In the East tea is treated with the same veneration and sophistication as Europe affords the ruby vintages of its vineyards. In the West a cup of tea is merely a soothing end to a long days work, or a wonderful way to spruce up a delicious breakfast; here its most extreme incarnation is found in the ritual of morning, afternoon or high tea, and while this may be an impressive development to centre around a simple infusion, the influence tea has had on the Far East is astounding.
The reader must understand that tea is an ancient institution in Asia. The earliest extant text on tea is the Cha Ching, literally the Book of Tea, though, men being inclined to drink and eat more than to write, it existed for a good while before Lu Yu set down the joys of tea to paper. A century later another Lu set down the wonders of tea in verse:
The first cup caresses my dry lips and throat,
The second shatters the walls of my lonely sadness,
The third searches the dry rivulets of my soul to find the stories of five thousand scrolls.
With the fourth the pain of past injustice vanishes through my pores.
The fifth purifies my flesh and bone.
With the sixth I am in touch with the immortals.
The seventh gives such pleasure I can hardly bear.
The fresh wind blows through my wings
Such are the words of Lu Tong; and yet the obsession with tea does not end in the depths of poesy. It becomes now a cult – an entire ceremony is developed about its preparation and presentation, as elaborate as the Catholic Eucharist. In Japan this ceremony is elevated to the state of a true religion in Sado (The Way of Tea), and is considered to be a code of rules and action that can lead to transcendental state of mind.

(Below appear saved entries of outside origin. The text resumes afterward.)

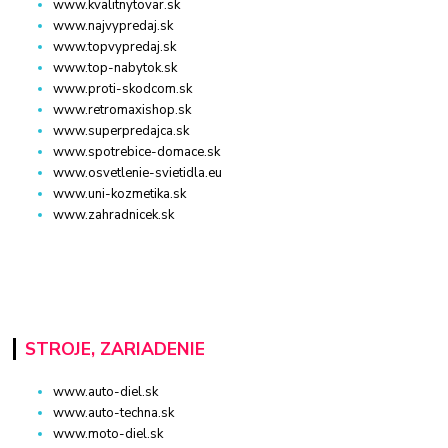
www.kvalitnytovar.sk
www.najvypredaj.sk
www.topvypredaj.sk
www.top-nabytok.sk
www.proti-skodcom.sk
www.retromaxishop.sk
www.superpredajca.sk
www.spotrebice-domace.sk
www.osvetlenie-svietidla.eu
www.uni-kozmetika.sk
www.zahradnicek.sk
STROJE, ZARIADENIE
www.auto-diel.sk
www.auto-techna.sk
www.moto-diel.sk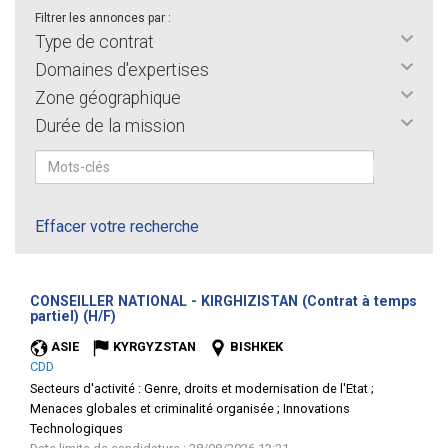
Filtrer les annonces par :
Type de contrat
Domaines d'expertises
Zone géographique
Durée de la mission
Effacer votre recherche
CONSEILLER NATIONAL - KIRGHIZISTAN (Contrat à temps
(Nouvelle
partiel) (H/F)
fenêtre)
ASIE
KYRGYZSTAN
BISHKEK
CDD
Secteurs d'activité :
Genre, droits et modernisation de l'Etat ;
Menaces globales et criminalité organisée ; Innovations
Technologiques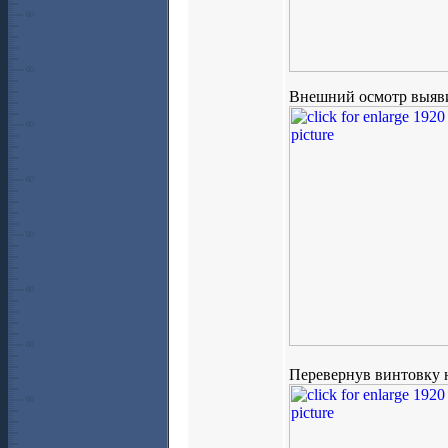
Внешний осмотр выявил
Перевернув винтовку 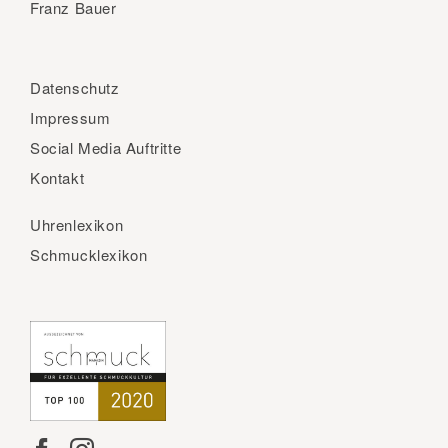
Franz Bauer
Datenschutz
Impressum
Social Media Auftritte
Kontakt
Uhrenlexikon
Schmucklexikon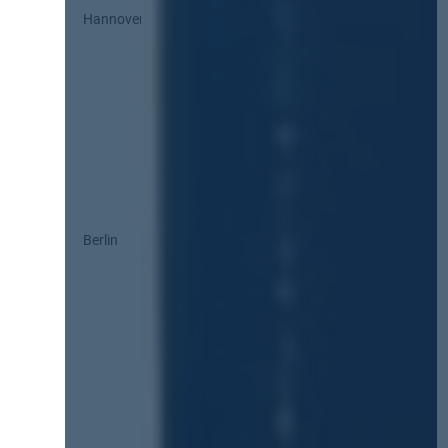
Hannover
Berlin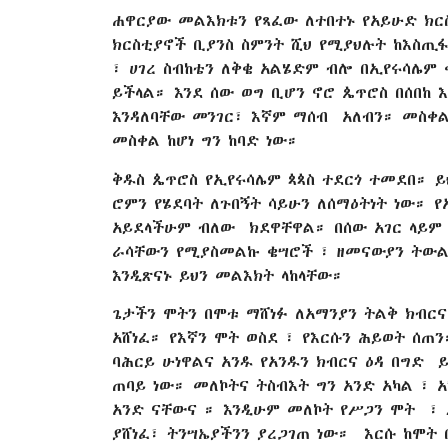
ሐዋርያው መልእክቱን የጻፈው ለተበተኑ የአይሁድ ክርስ
ክርስቲያኖች ቢያንስ ስምንት ሺህ የሚያህሉት ከእስጢፋ
፣ ሀገረ ስብከቴን ለቅቄ አልሄድም ብሎ በኢየሩሳሌም
ይችላል። እንደ ሰው ወግ ቢሆን ኖሮ ጴጥሮስ በሰበከ 
እንዳለባቸው መንገር፣ እኛም ማሰብ አለብን። መስቀ
መስቀል ከሆነ ግን ከባድ ነው።
ቅዱስ ጴጥሮስ የኢየሩሳሌም ጳጳስ ተደርጎ ተመደበ። ይህ
ሮምን የሄደባት ለጉበኝት ሳይሁን ለሰማዕትነት ነው። 
አይደላችሁም ብለው ክደዋቸዋል። በሰው አገር ላይም 
ራሳቸውን የሚያስመልኩ ቄሣሮች ፣ ዘመናውያን ትውልዶ
እንዲጽናኑ ይህን መልእክት ላከላቸው።
ጌታችን ሞትን በሞቱ ማሸነፉ ለአማንያን ትልቅ ክብርና 
አሸነፈ። የእኛን ሞት ወስደ ፣ የእርሱን ሕይወት ሰጠ
ባሕርይ ሁነዋልና አንዱ የአንዱን ክብርና ዕዳ በግድ 
ጠባይ ነው። መለኮትና ትስብእት ግን አንድ አካል ፣ 
አንድ ናቸውና ። እንዲሁም መለኮት የሥጋን ሞት ፣ 
ያሸነፈ፣ ትንሣኤያችንን ያረጋገጠ ነው። እርሱ ከሞት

It is no strange thing then that tea comes in as many variations and types as wine. Tea connoisseurs mull over which season the tea was picked in. Was the tea picked before or after rain? What elevation was it grown at? In what soil did it prosper? What part of China or India was it grown in? These and many other concerns will be voiced over the subject of a tea. Of principle concern is the degree of tea fermentation (or lack thereof) which is analogous to the species of grape used in wine. The type of tea is therefore determined by its degree of fermentation and there are 5 types:
1. Green teas – Unfermented
2. Oolong tea – Semi fermented
3. Black tea – Fully fermented
4. White tea – The unfermented buds of the tea plant
5. Yellow tea – Unfermented but allowed to age slightly
Some connoisseurs consider Pu-erh to be a sixth type of tea. Tea prices can vary from affordable to equivalent with some of the finest wines. Below are some of the most expensive teas that are produced in the world:
Yellow Gold Tea Buds
If you think the cult of champagne is prestigious this tea will make you think again. Harvested on a single day in a small area of one mountain, the tea leaves of this blend are cut in same manner as those of the ancient Chinese emperors – with golden scissors used to fell only the buds and the first leaf of each growth. The tea is then sun dried and left to wilt in closed containers before finally being lightly painted with 24 ct gold.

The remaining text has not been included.